# Argm
This PostgreSQL extension proivide several aggregate functions
that could be used for SQL queries simplification and speedup.

## Argmax and argmin
```SQL
argmax(value, key_1, key_2, ...)
argmin(value, key_1, key_2, ...)
```

These functions pick the row with the highest/lowest keys combination
within each group and return the corresponding values. Keys tuples are compared
lexicographically, just like rows. Nulls are handled as unknown values. 
See [PostgreSQL docs](http://www.postgresql.org/docs/current/interactive/functions-comparisons.html#ROW-WISE-COMPARISON)
for more info on row-wise comparison.
If there are several lines with the same keys the result line and value will be 
chosen arbitrarily.

Values could be of any PostgreSQL data type, while keys must be sortable.
Return type is the same as value parameter type.

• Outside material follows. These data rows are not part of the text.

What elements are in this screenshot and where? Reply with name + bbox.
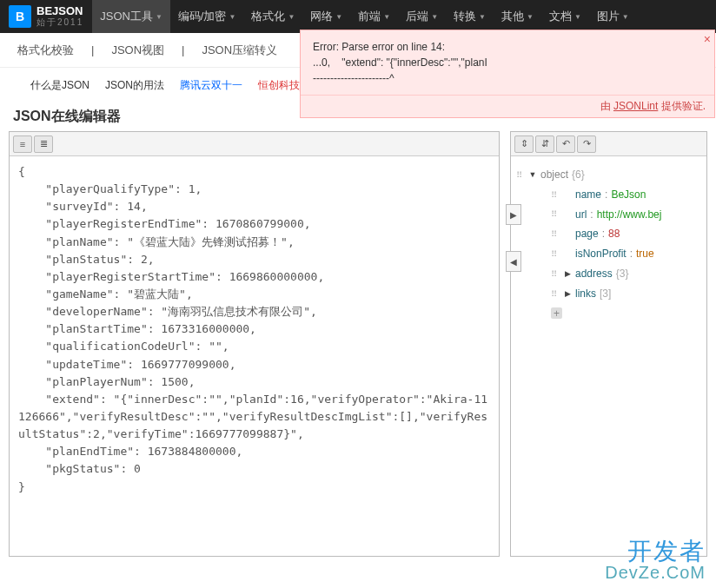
drag-icon: ⠿: [551, 286, 557, 302]
top-nav: B BEJSON 始于2011 JSON工具▼编码/加密▼格式化▼网络▼前端▼后…: [0, 0, 716, 33]
tree-root[interactable]: ⠿▼ object {6}: [516, 165, 701, 185]
drag-icon: ⠿: [551, 187, 557, 203]
indent-icon[interactable]: ≡: [13, 135, 32, 153]
chevron-down-icon: ▼: [622, 13, 629, 21]
drag-icon: ⠿: [551, 266, 557, 282]
tree-item-url[interactable]: ⠿url : http://www.bej: [516, 205, 701, 225]
error-footer: 由 JSONLint 提供验证.: [301, 95, 714, 117]
close-icon[interactable]: ×: [704, 32, 711, 46]
tree-item-address[interactable]: ⠿▶ address {3}: [516, 264, 701, 284]
undo-icon[interactable]: ↶: [556, 135, 575, 153]
subnav-JSON视图[interactable]: JSON视图: [111, 43, 164, 58]
arrow-left-button[interactable]: ◀: [506, 251, 521, 272]
add-icon[interactable]: +: [551, 307, 562, 319]
transfer-arrows: ▶ ◀: [506, 204, 521, 272]
drag-icon: ⠿: [551, 206, 557, 222]
nav-label: 其他: [501, 9, 524, 24]
tree-item-isNonProfit[interactable]: ⠿isNonProfit : true: [516, 244, 701, 264]
outdent-icon[interactable]: ≣: [34, 135, 53, 153]
drag-icon: ⠿: [551, 226, 557, 242]
nav-item-转换[interactable]: 转换▼: [446, 0, 494, 33]
drag-icon: ⠿: [551, 246, 557, 262]
json-tree-view[interactable]: ⠿▼ object {6}⠿name : BeJson⠿url : http:/…: [511, 156, 706, 332]
subnav-JSON压缩转义[interactable]: JSON压缩转义: [202, 43, 277, 58]
nav-item-其他[interactable]: 其他▼: [494, 0, 541, 33]
link-腾讯云双十一[interactable]: 腾讯云双十一: [180, 78, 242, 93]
error-panel: × Error: Parse error on line 14: ...0, "…: [300, 30, 715, 118]
tree-item-links[interactable]: ⠿▶ links [3]: [516, 284, 701, 304]
nav-label: 格式化: [251, 9, 285, 24]
nav-item-JSON工具[interactable]: JSON工具▼: [92, 0, 170, 33]
nav-label: 编码/加密: [178, 9, 227, 24]
logo[interactable]: B BEJSON 始于2011: [0, 0, 92, 33]
json-source-panel: ≡≣ { "playerQualifyType": 1, "surveyId":…: [9, 131, 500, 557]
logo-badge: B: [9, 5, 31, 28]
nav-item-格式化[interactable]: 格式化▼: [243, 0, 302, 33]
json-source-editor[interactable]: { "playerQualifyType": 1, "surveyId": 14…: [10, 156, 499, 556]
link-什么是JSON[interactable]: 什么是JSON: [30, 78, 90, 93]
chevron-down-icon: ▼: [288, 13, 295, 21]
logo-sub: 始于2011: [36, 17, 83, 29]
collapse-icon[interactable]: ⇵: [535, 135, 554, 153]
chevron-down-icon: ▼: [574, 13, 581, 21]
nav-label: 转换: [454, 9, 476, 24]
expand-icon[interactable]: ▶: [563, 287, 572, 301]
chevron-down-icon: ▼: [479, 13, 486, 21]
drag-icon: ⠿: [516, 167, 522, 183]
redo-icon[interactable]: ↷: [577, 135, 596, 153]
jsonlint-link[interactable]: JSONLint: [613, 100, 658, 112]
left-toolbar: ≡≣: [10, 132, 499, 156]
chevron-down-icon: ▼: [431, 13, 438, 21]
nav-item-图片[interactable]: 图片▼: [589, 0, 637, 33]
subnav-格式化校验[interactable]: 格式化校验: [17, 43, 74, 58]
nav-item-网络[interactable]: 网络▼: [302, 0, 350, 33]
nav-label: 前端: [358, 9, 381, 24]
nav-item-文档[interactable]: 文档▼: [541, 0, 589, 33]
logo-name: BEJSON: [36, 5, 83, 17]
nav-label: 后端: [406, 9, 428, 24]
nav-label: JSON工具: [100, 9, 153, 24]
collapse-icon[interactable]: ▼: [528, 168, 537, 182]
chevron-down-icon: ▼: [383, 13, 390, 21]
tree-item-page[interactable]: ⠿page : 88: [516, 224, 701, 244]
nav-label: 网络: [310, 9, 333, 24]
error-message: Error: Parse error on line 14: ...0, "ex…: [301, 30, 714, 95]
workspace: ≡≣ { "playerQualifyType": 1, "surveyId":…: [0, 131, 716, 557]
chevron-down-icon: ▼: [229, 13, 235, 21]
chevron-down-icon: ▼: [156, 13, 162, 21]
json-tree-panel: ⇕⇵↶↷ ⠿▼ object {6}⠿name : BeJson⠿url : h…: [510, 131, 707, 557]
chevron-down-icon: ▼: [335, 13, 342, 21]
expand-icon[interactable]: ⇕: [514, 135, 534, 153]
chevron-down-icon: ▼: [527, 13, 534, 21]
tree-item-name[interactable]: ⠿name : BeJson: [516, 185, 701, 205]
watermark: 开发者 DevZe.CoM: [605, 539, 706, 581]
arrow-right-button[interactable]: ▶: [506, 204, 521, 225]
nav-label: 文档: [549, 9, 572, 24]
expand-icon[interactable]: ▶: [563, 267, 572, 281]
link-JSON的用法[interactable]: JSON的用法: [105, 78, 164, 93]
right-toolbar: ⇕⇵↶↷: [511, 132, 706, 156]
nav-label: 图片: [597, 9, 620, 24]
nav-item-编码/加密[interactable]: 编码/加密▼: [170, 0, 244, 33]
nav-item-前端[interactable]: 前端▼: [350, 0, 398, 33]
nav-item-后端[interactable]: 后端▼: [398, 0, 446, 33]
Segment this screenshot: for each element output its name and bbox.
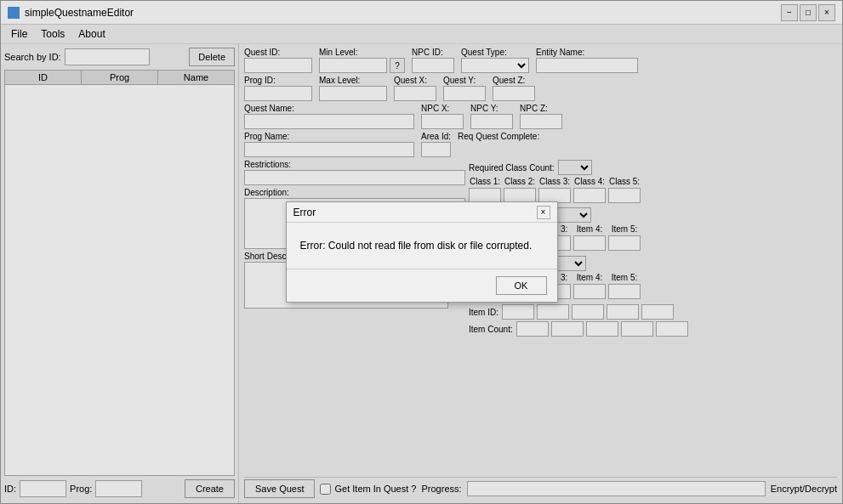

Logically using these functions with GROUP BY clause
```SQL
SELECT argmax(value, key_1, key_2)
FROM some_table                   
GROUP BY gr                       
```
is equivalent to DISTINCT ON clause
```SQL
SELECT DISTINCT ON (gr) value       
FROM some_table                     
ORDER BY gr,
         key_1 DESC,
         key_2 DESC 
```
but there are the following pros and cons:

* `GROUP BY` can use any grouping algorithm, including HashAgg.
  While `DISTINCT ON` needs the input to be sorted. 
  This means in general `argmax`/`argmin` is faster.
* `argmax`/`argmin` can be used along with other aggregate functions using the same 
  grouping clause. With `DISTINCT ON` one can select only values 
  calculated on the row chosen.
* `argmax`/`argmin` can only order ascending or descending by all columns, use only 
  one collation, nulls are always chosen last. `DISTINCT ON` can order
  using different directions, collations and nulls policies for different keys.

## Anyold

```SQL
anyold(value)
```

This function simply returns the first non-null value within the group. 
Any PostgreSQL types are supported.
The function can be useful to write a value in a select list without grouping by
it and without calling any essential aggregate function. That is, the following 
queries are equivalent if `foo_details` is determined by `foo`:

### Grouping by both columns
```SQL
SELECT foo,
       foo_details,
       sum(bar)
FROM some_table
GROUP BY foo,
         foo_details
```
This approach often leads to cardinality misestimations resulting in suboptimal 
execution plans. Additionally there is an overhead in hashing/sorting 
`foo_details` values while grouping by them.
### Using `min` function
```SQL
SELECT foo,
       min(foo_details),
       sum(bar)
FROM some_table
GROUP BY foo
```
This requires a proper `min` function for the data type of foo_details. Also
calculating a minimum of the values is still an overhead despite all the values 
are equal.
### Using `anyold`
```SQL
SELECT foo,
       anyold(foo_details),
       sum(bar)
FROM some_table
GROUP BY foo
```
`anyold` function is faster than `min`

# Installation

The extension is compatible with PostgreSQL 9.4 and higher.
To install the extension for your database cluster run the following command:
```bash
make && sudo make install && make installcheck
```
This requires `pg_config` from your PostgreSQL installation to be available
in `$PATH`

To use the extension on particular database run the following SQL:
```SQL
CREATE EXTENSION argm;
```

# Performance tests

To compare the performance of the approaches listed above of one could execute
`sql/perf-argmax.sql` and `sql/perf-anyold.sql` files.